As production becomes highly automated, servitisation can become a high-margin revenue stream and key source of employment, particularly in advanced “last mile” development support in the pre-fabrication stages. These include consultancy, R&D, as well as design and prototyping.

Business and operation sustainability address underutilisation challenges

The pursuit of operational sustainability goals is a key aspect to consider. Running fabs is a resource-heavy endeavour and the industry is under tremendous pressure to mitigate operation impact. Fabs are also expected to decrease greenhouse gas emissions. Industry players are incorporating relevant operational strategies as they align themselves with international movements such as the United Nations Sustainable Development Goals (SDGs). 

Tapping into servitisation measures and Big Data from IoT / analytics technologies, manufacturers can use assets longer to create less waste, implement optimised electrical distribution architectures, as well as other physical infrastructure that capitalises on the promise of Industry 4.0.

In Singapore’s Context

Boosting capabilities in quality, variability, productivity and reliability, digitised supply chains have shown to deliver annual growth by 3% 

(Source: The secret world of semiconductor, FedEx Singapore).

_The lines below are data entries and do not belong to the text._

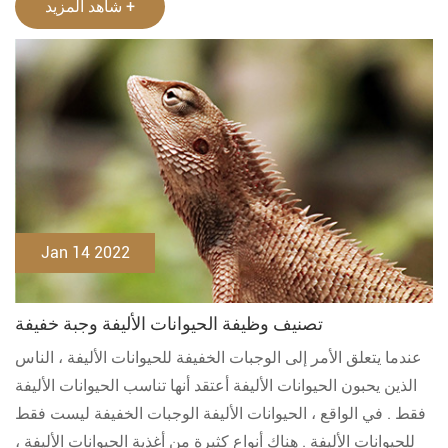
شاهد المزيد +
Jan 14 2022
تصنيف وظيفة الحيوانات الأليفة وجبة خفيفة
عندما يتعلق الأمر إلى الوجبات الخفيفة للحيوانات الأليفة ، الناس
الذين يحبون الحيوانات الأليفة أعتقد أنها تناسب الحيوانات الأليفة
فقط . في الواقع ، الحيوانات الأليفة الوجبات الخفيفة ليست فقط
للحيوانات الأليفة . هناك أنواع كثيرة من أغذية الحيوانات الأليفة ،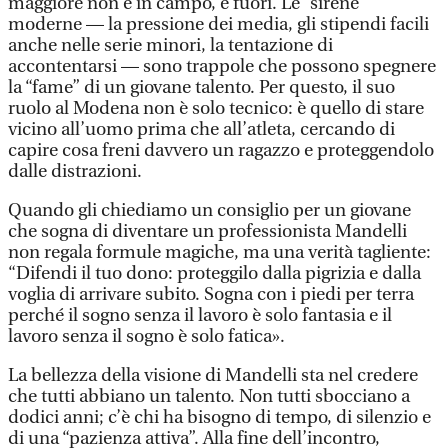
maggiore non è in campo, è fuori. Le “sirene”
moderne — la pressione dei media, gli stipendi facili
anche nelle serie minori, la tentazione di
accontentarsi — sono trappole che possono spegnere
la “fame” di un giovane talento. Per questo, il suo
ruolo al Modena non è solo tecnico: è quello di stare
vicino all’uomo prima che all’atleta, cercando di
capire cosa freni davvero un ragazzo e proteggendolo
dalle distrazioni.
Quando gli chiediamo un consiglio per un giovane
che sogna di diventare un professionista Mandelli
non regala formule magiche, ma una verità tagliente:
“Difendi il tuo dono: proteggilo dalla pigrizia e dalla
voglia di arrivare subito. Sogna con i piedi per terra
perché il sogno senza il lavoro è solo fantasia e il
lavoro senza il sogno è solo fatica».
La bellezza della visione di Mandelli sta nel credere
che tutti abbiano un talento. Non tutti sbocciano a
dodici anni; c’è chi ha bisogno di tempo, di silenzio e
di una “pazienza attiva”. Alla fine dell’incontro,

Moreover, the shift towards alternative source solution strategies, in tandem with Singapore’s Smart Nation goals in itself provides the demand for semiconductor technologies in applications such as mobility, healthcare, AI, 5G, etc, bodes well for the nation and industry players. A growing school of thought is how digitalisation might just be a key solution to balancing the need for physical distancing and business continuity, in the new normal.